The Free Exercise Clause of the First Amendment states that the government "shall make no law . . . prohibiting the free exercise of religion." Although the text sounds absolute, "no law" does not always mean "no law." The Supreme Court has had to place some limits on the freedom to practice religion. To take an easy example cited by the Court in one of its landmark "free exercise" cases, the First Amendment would not protect the practice of human sacrifice even if some religion required it.1 In other words, while the freedom to believe is absolute, the freedom to act on those beliefs is not.

But where may government draw the line on the practice of religion? The courts have struggled with the answer to that question for much of our history. Over time, the Supreme Court developed a test to help judges determine the limits of free exercise. First fully articulated in the 1963 case of Sherbert v. Verner, this test is sometimes referred to as the Sherbert or "compelling interest" test. The test has four parts: two that apply to any person who claims that his freedom of religion has been violated, and two that apply to the government agency accused of violating those rights.

For the individual, the court must determine

  • whether the person has a claim involving a sincere religious belief, and

  • whether the government action is a substantial burden on the person’s ability to act on that belief.
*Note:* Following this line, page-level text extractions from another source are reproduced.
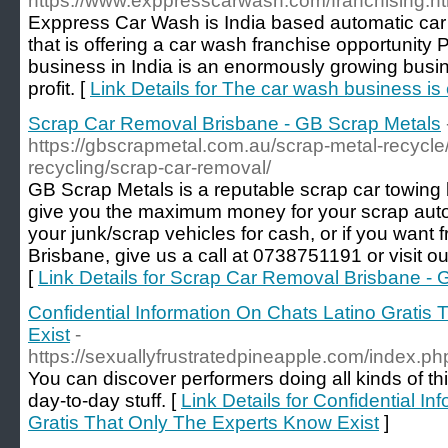
https://www.exppresscarwash.com/franchising.ht
Exppress Car Wash is India based automatic ca
that is offering a car wash franchise opportunity
business in India is an enormously growing busi
profit. [
Link Details for The car wash business is 
Scrap Car Removal Brisbane - GB Scrap Metals
https://gbscrapmetal.com.au/scrap-metal-recycle/
recycling/scrap-car-removal/
GB Scrap Metals is a reputable scrap car towing b
give you the maximum money for your scrap autom
your junk/scrap vehicles for cash, or if you want 
Brisbane, give us a call at 0738751191 or visit ou
[
Link Details for Scrap Car Removal Brisbane -
Confidential Information On Chats Latino Gratis
Exist
-
https://sexuallyfrustratedpineapple.com/index.
You can discover performers doing all kinds of t
day-to-day stuff. [
Link Details for Confidential I
Gratis That Only The Experts Know Exist
]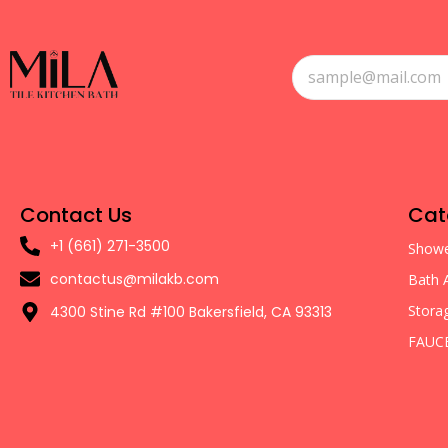
Contact Us
Cat
+1 (661) 271-3500
Showe
contactus@milakb.com
Bath 
Stora
4300 Stine Rd #100 Bakersfield, CA 93313
FAUC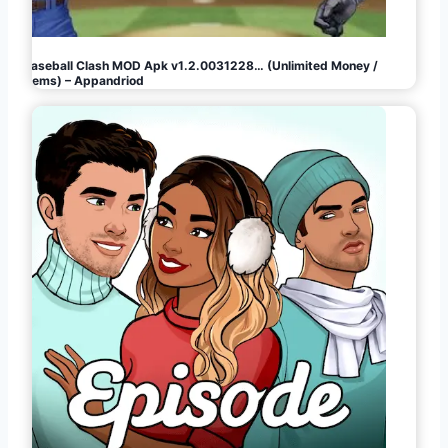
Baseball Clash MOD Apk v1.2.0031228… (Unlimited Money /
Gems) – Appandriod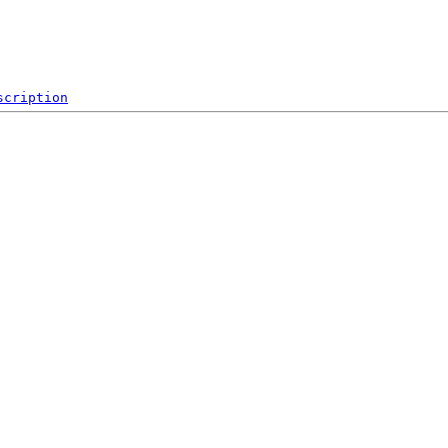
scription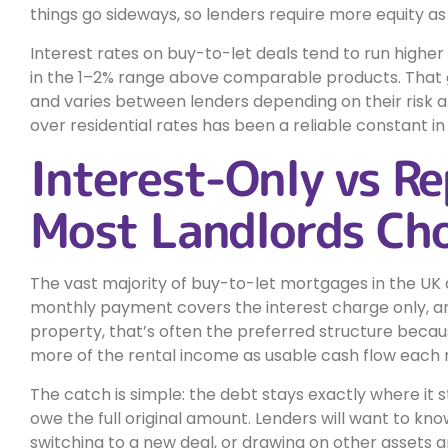
things go sideways, so lenders require more equity as
Interest rates on buy-to-let deals tend to run higher
in the 1–2% range above comparable products. That g
and varies between lenders depending on their risk 
over residential rates has been a reliable constant in
Interest-Only vs R
Most Landlords Ch
The vast majority of buy-to-let mortgages in the UK a
monthly payment covers the interest charge only, and
property, that’s often the preferred structure becau
more of the rental income as usable cash flow each
The catch is simple: the debt stays exactly where it 
owe the full original amount. Lenders will want to kno
switching to a new deal, or drawing on other asset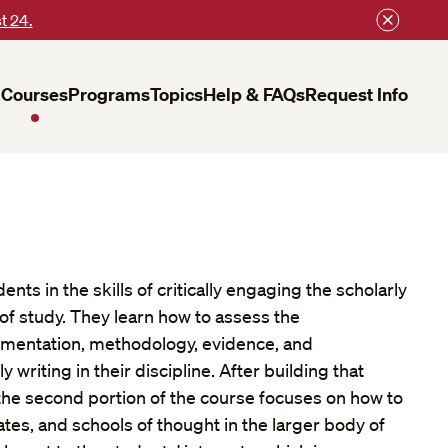
t 24.
Courses
Programs
Topics
Help & FAQs
Request Info
ents in the skills of critically engaging the scholarly
ld of study. They learn how to assess the
umentation, methodology, evidence, and
y writing in their discipline. After building that
, the second portion of the course focuses on how to
ates, and schools of thought in the larger body of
If these two elements are established, then the government must prove

  • that it is acting in furtherance of a "compelling state interest," and

  • that it has pursued that interest in the manner least restrictive, or least burdensome, to religion.2

The Supreme Court, however, curtailed the application of the Sherbert test in the 1990 case of Employment Division v. Smith. In that case, the Court held that a burden on free exercise no longer had to be justified by a compelling state interest if the burden was an unintended result of laws that are generally applicable.3

After Smith, only laws (or government actions) that (1) were intended to prohibit the free exercise of religion, or (2) violated other constitutional rights, such as freedom of speech, were subject to the compelling interest test. For example, a state could not pass a law stating that Native Americans are prohibited from using peyote, but it could accomplish the same result by prohibiting the use of peyote by everyone.
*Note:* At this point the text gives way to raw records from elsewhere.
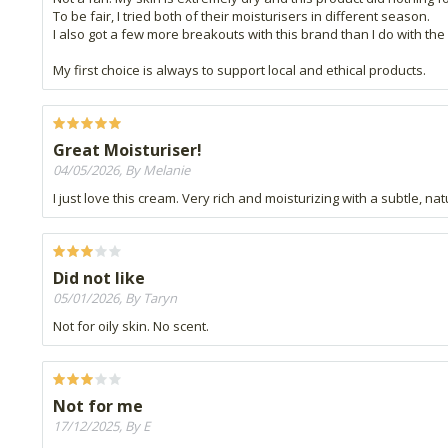
To be fair, I tried both of their moisturisers in different season.
I also got a few more breakouts with this brand than I do with the 
My first choice is always to support local and ethical products.
Great Moisturiser!
04/05/2026, By Melanie
I just love this cream. Very rich and moisturizing with a subtle, nat
Did not like
05/01/2026, By Taryn
Not for oily skin. No scent.
Not for me
17/12/2025, By E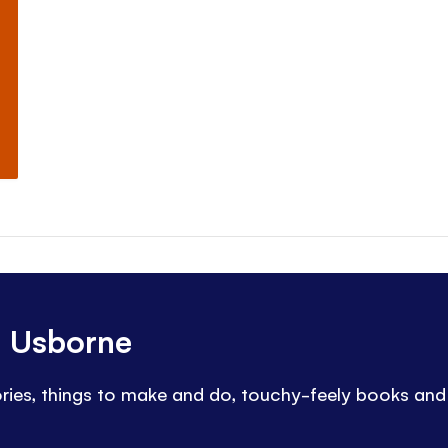
h Usborne
tories, things to make and do, touchy-feely books an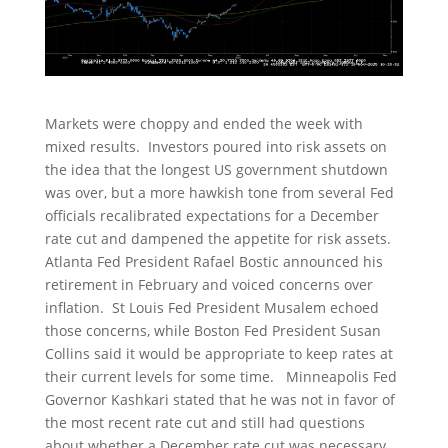
Markets were choppy and ended the week with
mixed results. Investors poured into risk assets on
the idea that the longest US government shutdown
was over, but a more hawkish tone from several Fed
officials recalibrated expectations for a December
rate cut and dampened the appetite for risk assets.
Atlanta Fed President Rafael Bostic announced his
retirement in February and voiced concerns over
inflation. St Louis Fed President Musalem echoed
those concerns, while Boston Fed President Susan
Collins said it would be appropriate to keep rates at
their current levels for some time. Minneapolis Fed
Governor Kashkari stated that he was not in favor of
the most recent rate cut and still had questions
about whether a December rate cut was necessary.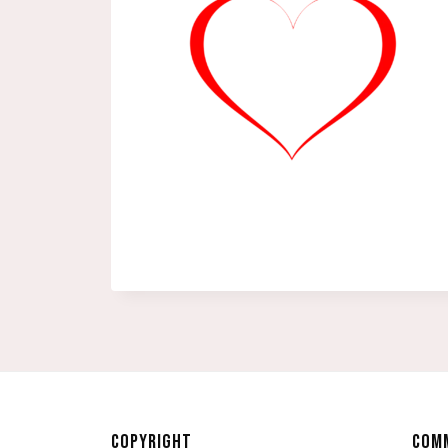
COPYRIGHT
COMM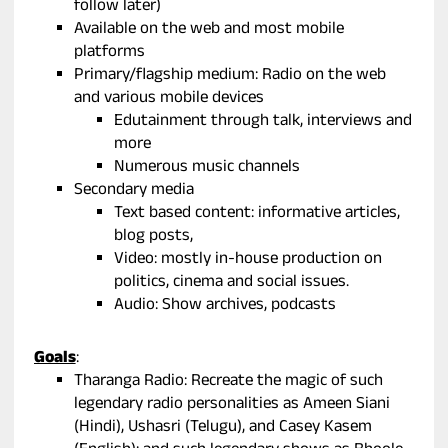
follow later)
Available on the web and most mobile
platforms
Primary/flagship medium: Radio on the web
and various mobile devices
Edutainment through talk, interviews and
more
Numerous music channels
Secondary media
Text based content: informative articles,
blog posts,
Video: mostly in-house production on
politics, cinema and social issues.
Audio: Show archives, podcasts
Goals
:
Tharanga Radio: Recreate the magic of such
legendary radio personalities as Ameen Siani
(Hindi), Ushasri (Telugu), and Casey Kasem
In the wake of Smith, many religious and civil liberties groups have worked to restore the Sherbert test -- or compelling interest test -- through legislation. These efforts have been successful in some states. In other states, the courts have ruled that the compelling interest test is applicable to religious claims by virtue of the state's own constitution. In many states, however, the level of protection for free exercise claims is uncertain.

Notes

1Reynolds v. U.S., 98 U.S. 145 (1878).

2Sherbert v. Verner, 374 U.S. 398 (1963).

3Employment Div. v. Smith, 494 U.S. 872 (1990).